焼け焦げた空を切り裂くように、幾重もの布が風に舞っていた。
それは、かつて滅びた国々の旗――。
流された血と、散った名の誇りをその身に染め、滅びの名残を裂いて織り上げた布。
“ 王なき魔界 ” において、なおも自由と矜持を掲げ続ける者たちの象徴だった。
ここは《解放区》。
流民たちが寄り集い、いかなる軍門にも下ることなく、ただ生き抜くことを選んだ者たちの砦。

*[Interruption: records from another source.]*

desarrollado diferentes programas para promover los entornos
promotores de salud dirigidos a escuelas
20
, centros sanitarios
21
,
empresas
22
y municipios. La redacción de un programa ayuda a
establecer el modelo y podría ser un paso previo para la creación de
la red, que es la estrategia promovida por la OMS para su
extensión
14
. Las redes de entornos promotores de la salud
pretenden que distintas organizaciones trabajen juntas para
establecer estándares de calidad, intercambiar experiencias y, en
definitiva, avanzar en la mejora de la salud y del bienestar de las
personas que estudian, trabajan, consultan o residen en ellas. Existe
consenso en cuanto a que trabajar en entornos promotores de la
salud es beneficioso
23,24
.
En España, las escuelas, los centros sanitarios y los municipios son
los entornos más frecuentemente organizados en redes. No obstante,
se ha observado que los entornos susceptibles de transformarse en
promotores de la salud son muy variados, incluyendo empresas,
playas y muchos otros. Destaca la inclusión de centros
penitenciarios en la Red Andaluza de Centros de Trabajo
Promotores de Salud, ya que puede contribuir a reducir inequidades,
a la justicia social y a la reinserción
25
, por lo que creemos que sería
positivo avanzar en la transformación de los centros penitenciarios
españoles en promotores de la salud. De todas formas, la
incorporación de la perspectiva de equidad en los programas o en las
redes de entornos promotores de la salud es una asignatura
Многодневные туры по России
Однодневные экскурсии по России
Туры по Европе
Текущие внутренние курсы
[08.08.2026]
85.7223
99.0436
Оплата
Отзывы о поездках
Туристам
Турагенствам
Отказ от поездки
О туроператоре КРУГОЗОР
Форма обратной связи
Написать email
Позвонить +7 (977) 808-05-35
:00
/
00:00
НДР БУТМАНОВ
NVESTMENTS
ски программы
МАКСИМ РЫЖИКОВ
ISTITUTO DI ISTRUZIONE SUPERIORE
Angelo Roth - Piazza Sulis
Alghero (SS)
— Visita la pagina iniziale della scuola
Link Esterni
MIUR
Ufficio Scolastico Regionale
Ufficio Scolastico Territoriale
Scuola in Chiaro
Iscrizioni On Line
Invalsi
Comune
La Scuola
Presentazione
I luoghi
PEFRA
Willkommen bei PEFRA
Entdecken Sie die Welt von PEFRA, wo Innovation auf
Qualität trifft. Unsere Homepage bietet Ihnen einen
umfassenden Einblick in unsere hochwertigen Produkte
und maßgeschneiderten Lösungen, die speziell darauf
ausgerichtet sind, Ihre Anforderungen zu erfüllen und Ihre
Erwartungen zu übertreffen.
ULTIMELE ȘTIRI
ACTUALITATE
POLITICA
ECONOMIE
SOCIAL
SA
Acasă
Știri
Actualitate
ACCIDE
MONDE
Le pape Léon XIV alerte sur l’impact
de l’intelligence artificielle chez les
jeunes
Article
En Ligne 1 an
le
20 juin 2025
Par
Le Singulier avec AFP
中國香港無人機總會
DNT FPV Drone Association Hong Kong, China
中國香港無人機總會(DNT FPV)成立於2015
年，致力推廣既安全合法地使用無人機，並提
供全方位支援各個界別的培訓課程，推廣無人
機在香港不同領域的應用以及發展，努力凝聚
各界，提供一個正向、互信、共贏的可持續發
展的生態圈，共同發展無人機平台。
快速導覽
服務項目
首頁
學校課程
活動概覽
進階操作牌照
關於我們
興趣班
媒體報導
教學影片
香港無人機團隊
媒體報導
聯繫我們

魔界の秩序を拒みし者たちの、最後の憩いにして、最前線。
そして、その風の中心に立つ者こそ――
魔界四傑のひとり《反旗のカーヴァ》であった。
「聞け、民よ! この旗は命令じゃない、誓いだ。 奪われた名も、焼かれた家も、忘れるな―― だが、恐れるな。お前らの足は、まだ動く。声は、まだ届く。 ならば胸を張れ。この風が止まらぬ限り、俺たちは自由だ!」
弓を携え、束縛を嫌い、旗一つで幾千の魂を導く、風そのものの男。
魔界一の弓師とも言われた。
だが、虚王が墜ちたその日、彼は誰よりも早く、自由の旗を掲げた。
誰にも従わず、誰にも支配させず、ただ「自由」の名のもとに戦い続ける。
その旗は、時に希望となり、時に鋭い矢となって、多くを射抜いた。
「我々は風の如し!ただ……その自由を奪いに来るってなら、いつでも迎えてやるさ。」
そう言い放つ彼の声は、風と同じく軽やかで、そして止まることがない。
リヴァが《解放区》を訪れたのは、一つの報せを受けたからだった。
――「カーヴァが、他の勢力との全面戦争に備え、兵を集め始めている」と。
虚王崩御より幾年。
魔界には新たな “ 王 ” を求める声が渦巻き始めていた。
火を統べる猛将。死を紡ぐ巫女。大地に神を祀る教祖。
それぞれが “ 正義 ” を掲げ、己が力を誇示し続ける中、ただ一人、カーヴァだけが「王」と名乗らず、旗を掲げ続けた。
だが、その旗さえも、新たな戦火を招く兆しとなるなら――
争いを終わらせるために歩む者にとって、最初に向き合うべきは、まさにこの男だった。
「自由のために戦う者」は、果たして “ 止めるべき戦 ” を望んでいるのか。
それとも “ 望む自由 ” のために、なお矢を放つのか。
リヴァは《歪刃イーデル》を背に、風と砂に削られた大地へと歩み出す。
彼の背後には、瓦礫と焦土が広がり、その先に無数の旗が、風を受けてはためいていた。
まるで、彼の “ 意志 ” を試すかのように――。